What needs to be done:
Count how many lines of the listing contain "Polyester", then give that number and nothing more.

Provided information:

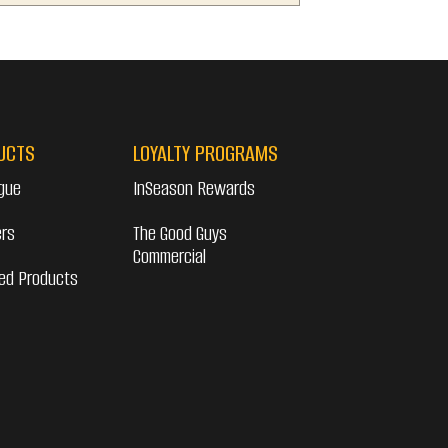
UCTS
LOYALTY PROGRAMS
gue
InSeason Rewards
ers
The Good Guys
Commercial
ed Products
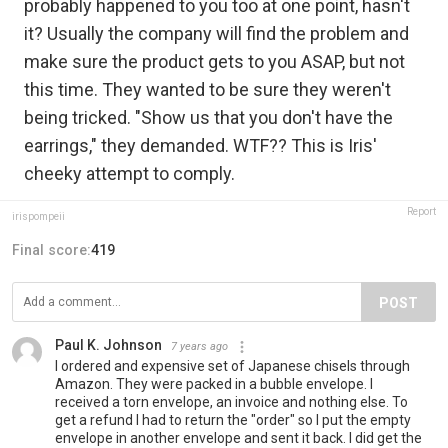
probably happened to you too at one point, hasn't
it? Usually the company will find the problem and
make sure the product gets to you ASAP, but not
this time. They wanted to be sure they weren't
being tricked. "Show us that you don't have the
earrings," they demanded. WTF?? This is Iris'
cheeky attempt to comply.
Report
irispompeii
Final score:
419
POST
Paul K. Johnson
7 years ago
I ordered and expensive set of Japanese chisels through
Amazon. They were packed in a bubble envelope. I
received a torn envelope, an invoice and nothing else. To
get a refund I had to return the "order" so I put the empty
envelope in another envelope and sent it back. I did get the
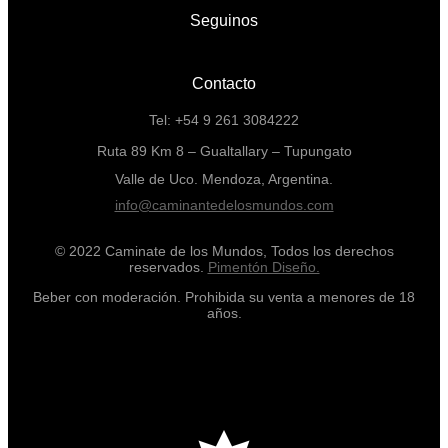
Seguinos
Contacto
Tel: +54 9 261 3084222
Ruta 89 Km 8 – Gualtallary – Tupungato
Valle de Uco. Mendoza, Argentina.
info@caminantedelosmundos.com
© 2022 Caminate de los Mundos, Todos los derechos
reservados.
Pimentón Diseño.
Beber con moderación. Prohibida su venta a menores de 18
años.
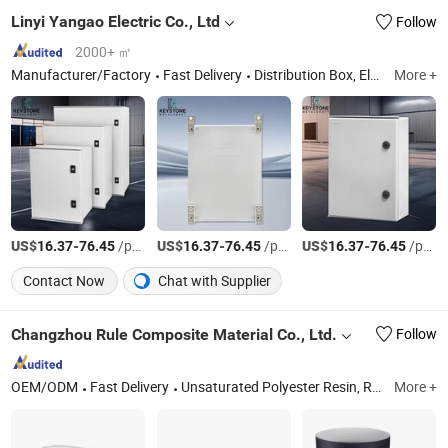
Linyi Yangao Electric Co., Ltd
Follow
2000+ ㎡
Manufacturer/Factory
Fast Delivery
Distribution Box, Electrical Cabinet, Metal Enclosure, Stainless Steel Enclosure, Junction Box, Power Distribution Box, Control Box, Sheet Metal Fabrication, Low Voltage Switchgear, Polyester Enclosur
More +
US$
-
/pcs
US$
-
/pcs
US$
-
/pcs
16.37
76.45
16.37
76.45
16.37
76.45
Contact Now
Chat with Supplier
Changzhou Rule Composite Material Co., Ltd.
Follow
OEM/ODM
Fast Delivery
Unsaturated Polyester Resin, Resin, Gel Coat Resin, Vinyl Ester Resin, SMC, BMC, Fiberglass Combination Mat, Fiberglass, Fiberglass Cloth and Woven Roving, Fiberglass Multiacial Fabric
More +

...

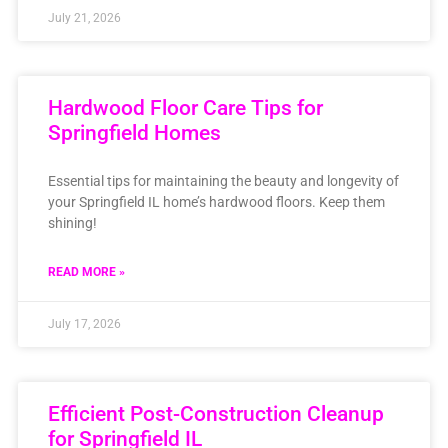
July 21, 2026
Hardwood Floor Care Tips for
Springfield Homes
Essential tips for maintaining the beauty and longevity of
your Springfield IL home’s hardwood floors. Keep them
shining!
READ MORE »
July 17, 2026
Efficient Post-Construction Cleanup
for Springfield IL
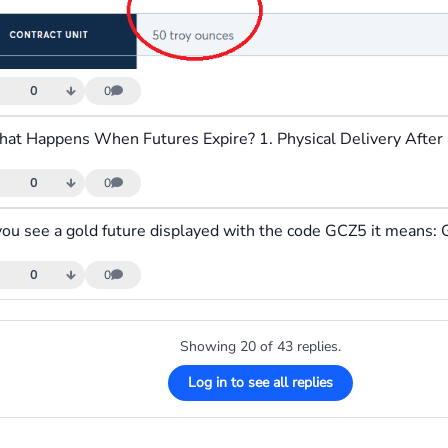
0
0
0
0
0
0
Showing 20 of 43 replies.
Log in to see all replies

Task output:
2